Could you transcribe exactly the lines below, from the line with "concrete, seismic C1" through the line with "Tekst door Tjerk van Duinen", and nothing else, leaving out the pictures?

=====

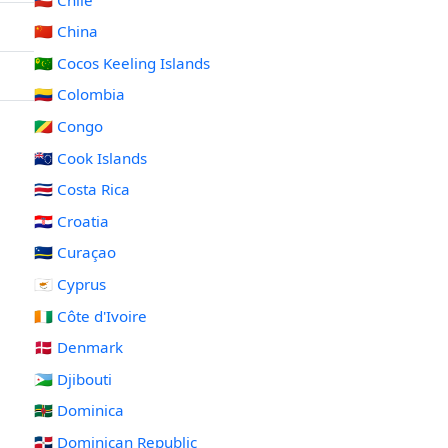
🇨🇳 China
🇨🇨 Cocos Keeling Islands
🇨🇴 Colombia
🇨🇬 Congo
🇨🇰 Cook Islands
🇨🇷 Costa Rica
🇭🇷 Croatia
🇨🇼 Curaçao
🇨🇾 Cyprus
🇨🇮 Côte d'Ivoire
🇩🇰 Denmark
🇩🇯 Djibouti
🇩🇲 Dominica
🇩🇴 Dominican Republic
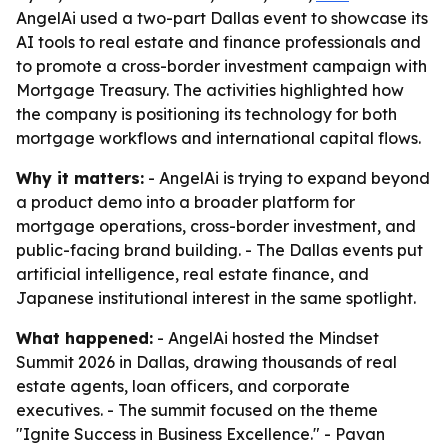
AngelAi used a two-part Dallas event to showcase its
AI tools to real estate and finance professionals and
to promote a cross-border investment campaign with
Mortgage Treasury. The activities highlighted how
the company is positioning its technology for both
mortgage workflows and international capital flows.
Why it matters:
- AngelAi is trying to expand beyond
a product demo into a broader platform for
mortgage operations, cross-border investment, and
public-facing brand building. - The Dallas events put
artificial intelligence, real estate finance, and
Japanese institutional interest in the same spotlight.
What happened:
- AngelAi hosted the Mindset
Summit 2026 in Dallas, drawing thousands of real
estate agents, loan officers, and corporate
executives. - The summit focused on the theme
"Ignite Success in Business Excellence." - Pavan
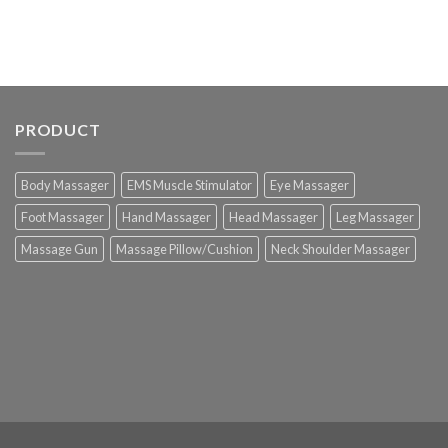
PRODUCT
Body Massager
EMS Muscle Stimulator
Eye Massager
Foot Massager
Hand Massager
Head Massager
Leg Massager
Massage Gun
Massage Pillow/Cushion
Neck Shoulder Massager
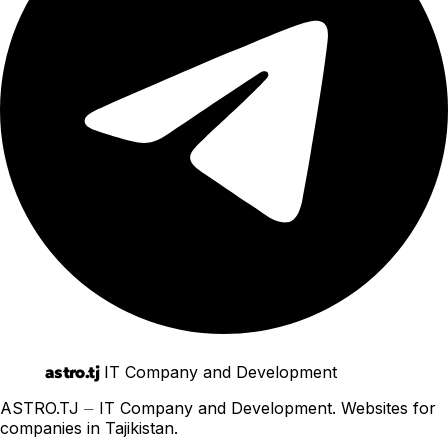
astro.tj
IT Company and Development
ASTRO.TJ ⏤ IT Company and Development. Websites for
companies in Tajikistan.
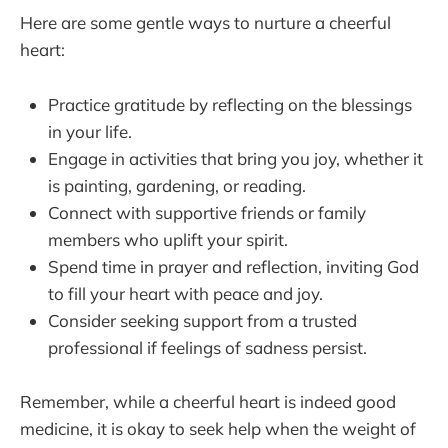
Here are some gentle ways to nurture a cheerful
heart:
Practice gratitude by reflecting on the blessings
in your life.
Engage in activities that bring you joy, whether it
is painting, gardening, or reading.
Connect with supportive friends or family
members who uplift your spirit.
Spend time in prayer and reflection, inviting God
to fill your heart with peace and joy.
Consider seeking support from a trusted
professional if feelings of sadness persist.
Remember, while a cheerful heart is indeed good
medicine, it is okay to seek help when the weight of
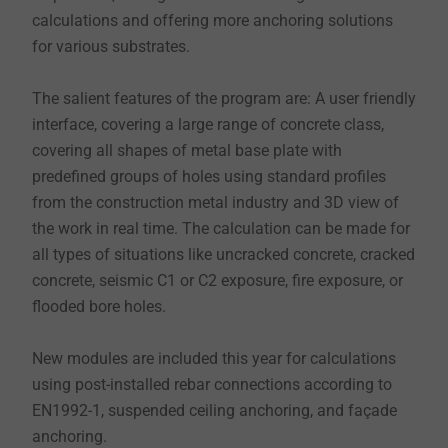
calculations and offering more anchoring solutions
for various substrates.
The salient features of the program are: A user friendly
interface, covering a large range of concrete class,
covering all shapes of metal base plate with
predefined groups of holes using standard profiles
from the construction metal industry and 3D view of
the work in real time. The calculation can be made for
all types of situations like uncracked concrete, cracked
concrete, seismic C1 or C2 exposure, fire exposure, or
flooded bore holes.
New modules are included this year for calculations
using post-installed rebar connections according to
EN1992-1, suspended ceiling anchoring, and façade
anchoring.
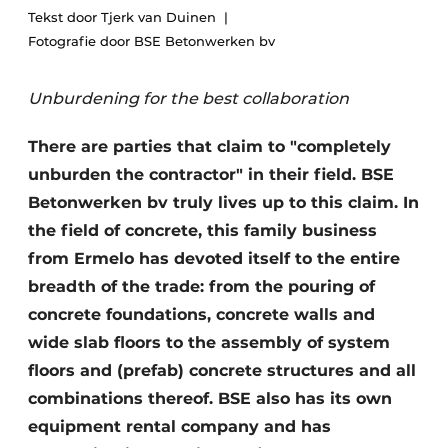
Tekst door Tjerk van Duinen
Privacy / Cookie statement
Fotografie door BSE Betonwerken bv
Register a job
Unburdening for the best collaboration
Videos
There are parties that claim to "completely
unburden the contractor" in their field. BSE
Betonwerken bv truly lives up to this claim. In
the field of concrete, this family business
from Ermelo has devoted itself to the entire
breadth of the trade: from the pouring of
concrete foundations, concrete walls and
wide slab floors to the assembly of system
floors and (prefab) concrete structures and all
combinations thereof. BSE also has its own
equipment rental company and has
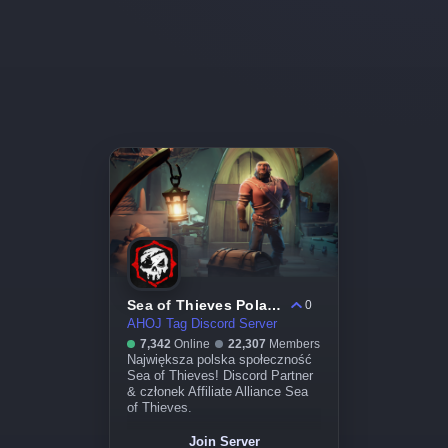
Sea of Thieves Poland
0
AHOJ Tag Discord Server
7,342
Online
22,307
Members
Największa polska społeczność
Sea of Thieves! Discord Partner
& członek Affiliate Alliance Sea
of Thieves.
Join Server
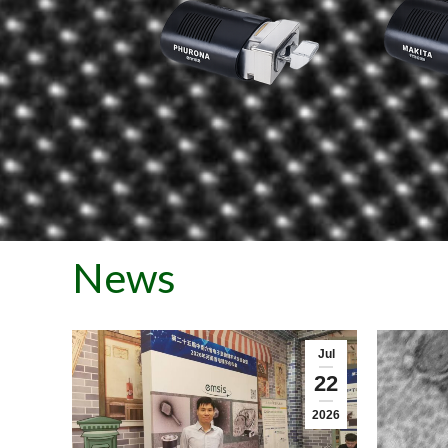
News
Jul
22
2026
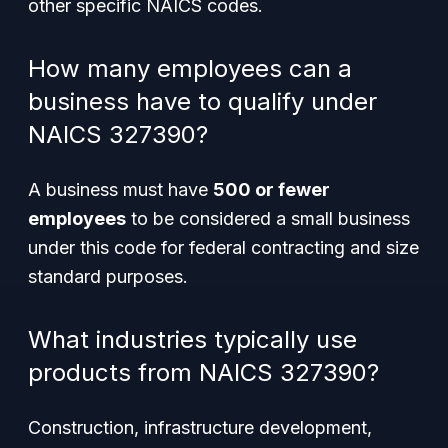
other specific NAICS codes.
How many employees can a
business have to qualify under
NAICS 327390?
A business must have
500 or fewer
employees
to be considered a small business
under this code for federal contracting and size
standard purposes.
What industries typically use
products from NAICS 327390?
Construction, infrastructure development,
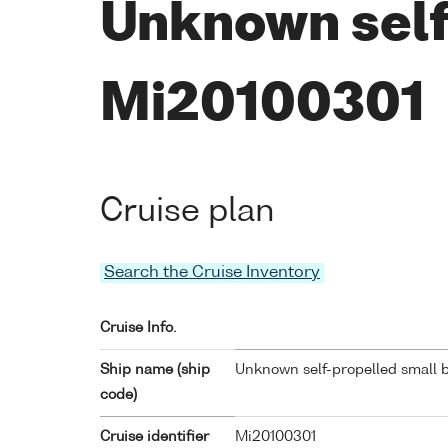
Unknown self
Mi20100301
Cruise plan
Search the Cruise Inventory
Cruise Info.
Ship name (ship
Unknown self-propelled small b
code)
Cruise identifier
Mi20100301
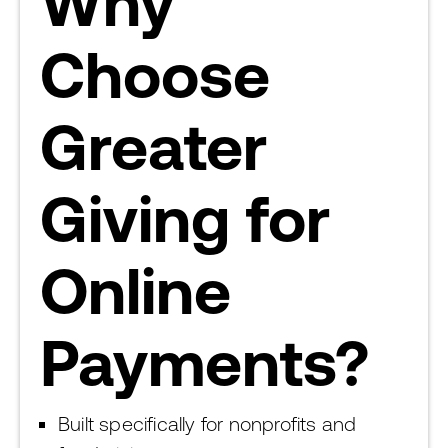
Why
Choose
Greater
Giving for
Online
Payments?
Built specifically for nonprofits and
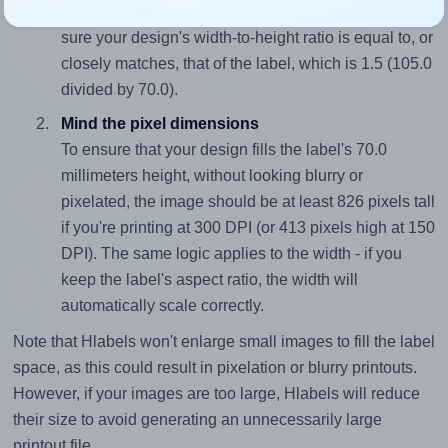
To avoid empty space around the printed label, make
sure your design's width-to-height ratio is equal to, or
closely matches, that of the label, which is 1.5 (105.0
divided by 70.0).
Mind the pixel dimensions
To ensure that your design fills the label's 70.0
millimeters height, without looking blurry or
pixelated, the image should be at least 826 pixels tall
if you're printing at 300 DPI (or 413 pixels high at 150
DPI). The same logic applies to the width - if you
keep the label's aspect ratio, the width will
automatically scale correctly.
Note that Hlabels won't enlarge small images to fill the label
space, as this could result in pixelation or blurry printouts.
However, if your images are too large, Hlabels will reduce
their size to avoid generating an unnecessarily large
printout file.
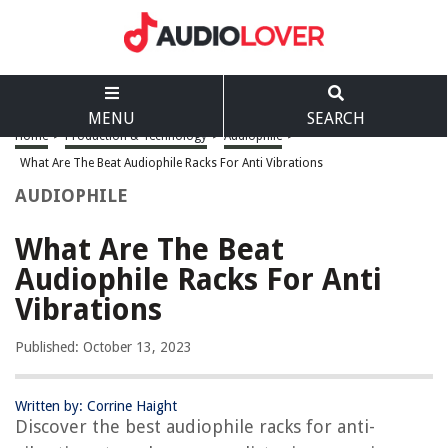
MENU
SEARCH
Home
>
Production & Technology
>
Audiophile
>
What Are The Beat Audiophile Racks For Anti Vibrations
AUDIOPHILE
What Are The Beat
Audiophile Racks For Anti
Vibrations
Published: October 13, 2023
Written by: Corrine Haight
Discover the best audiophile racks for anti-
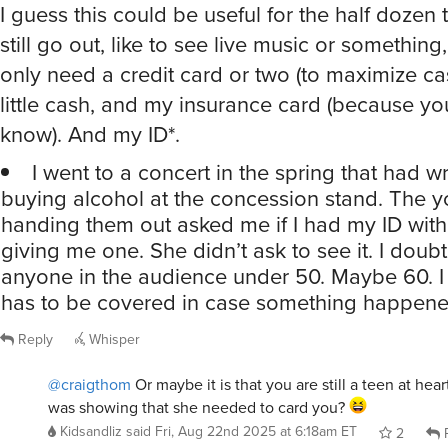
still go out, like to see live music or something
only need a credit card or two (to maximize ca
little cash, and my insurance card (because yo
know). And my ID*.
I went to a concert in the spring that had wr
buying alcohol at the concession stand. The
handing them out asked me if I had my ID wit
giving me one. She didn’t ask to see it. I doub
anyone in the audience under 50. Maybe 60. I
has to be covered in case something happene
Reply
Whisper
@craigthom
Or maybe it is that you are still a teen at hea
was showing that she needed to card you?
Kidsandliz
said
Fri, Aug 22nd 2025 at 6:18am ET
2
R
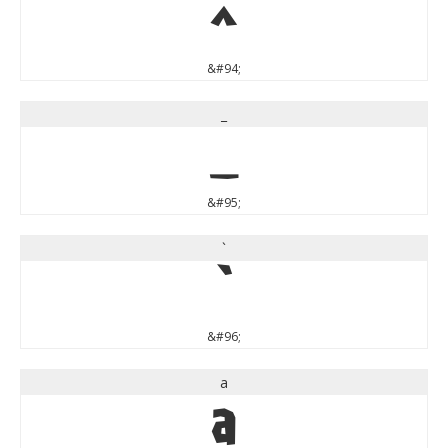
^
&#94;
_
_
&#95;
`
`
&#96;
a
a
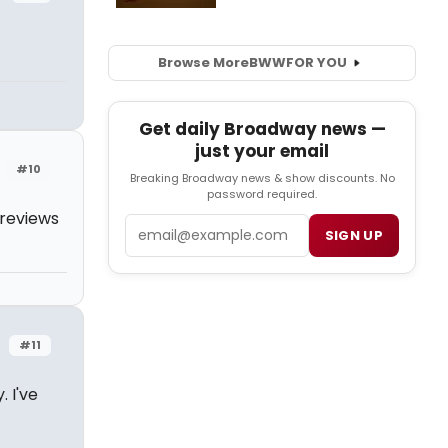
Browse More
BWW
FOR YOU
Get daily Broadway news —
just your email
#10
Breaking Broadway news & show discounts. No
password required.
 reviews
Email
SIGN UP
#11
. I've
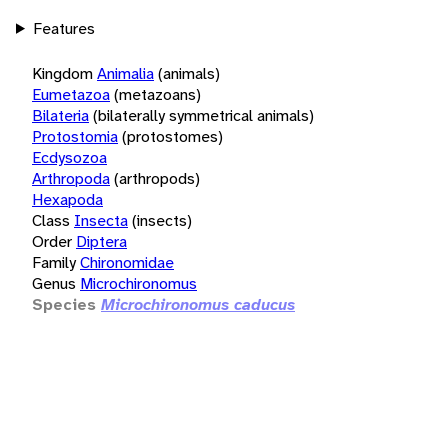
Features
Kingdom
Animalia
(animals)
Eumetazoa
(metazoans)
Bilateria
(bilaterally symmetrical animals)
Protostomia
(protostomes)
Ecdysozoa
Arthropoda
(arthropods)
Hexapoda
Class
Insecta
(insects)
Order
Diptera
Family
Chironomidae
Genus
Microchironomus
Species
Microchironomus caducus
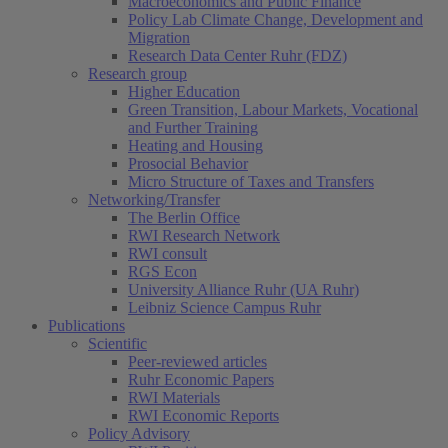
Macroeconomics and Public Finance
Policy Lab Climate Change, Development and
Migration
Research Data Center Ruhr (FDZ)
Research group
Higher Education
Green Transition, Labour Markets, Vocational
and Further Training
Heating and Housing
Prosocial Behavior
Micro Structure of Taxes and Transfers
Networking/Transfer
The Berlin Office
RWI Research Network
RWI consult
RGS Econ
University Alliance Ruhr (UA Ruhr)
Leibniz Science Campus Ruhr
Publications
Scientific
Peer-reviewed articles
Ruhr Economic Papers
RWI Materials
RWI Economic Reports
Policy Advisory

=====

- [Completed exercise]
concrete, seismic C1 or C2 exposure, fire exposure, or
flooded bore holes.
New modules are included this year for calculations
using post-installed rebar connections according to
EN1992-1, suspended ceiling anchoring, and façade
anchoring.
Tekst door Tjerk van Duinen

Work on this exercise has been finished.